[Data entries]
*** Begin section ***
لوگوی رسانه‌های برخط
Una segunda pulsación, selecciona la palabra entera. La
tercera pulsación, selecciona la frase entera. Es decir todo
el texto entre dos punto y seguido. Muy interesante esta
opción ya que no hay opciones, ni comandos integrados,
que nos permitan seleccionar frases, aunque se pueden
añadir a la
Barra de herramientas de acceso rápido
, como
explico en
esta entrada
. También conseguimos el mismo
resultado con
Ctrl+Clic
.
*** End section ***
WHAT IS EXPECTED
Your reply should consist of the records, copied exactly.

ANSWER FOR THE TASK
لوگوی رسانه‌های برخط
Una segunda pulsación, selecciona la palabra entera. La
tercera pulsación, selecciona la frase entera. Es decir todo
el texto entre dos punto y seguido. Muy interesante esta
opción ya que no hay opciones, ni comandos integrados,
que nos permitan seleccionar frases, aunque se pueden
añadir a la
Barra de herramientas de acceso rápido
, como
explico en
esta entrada
. También conseguimos el mismo
resultado con
Ctrl+Clic
.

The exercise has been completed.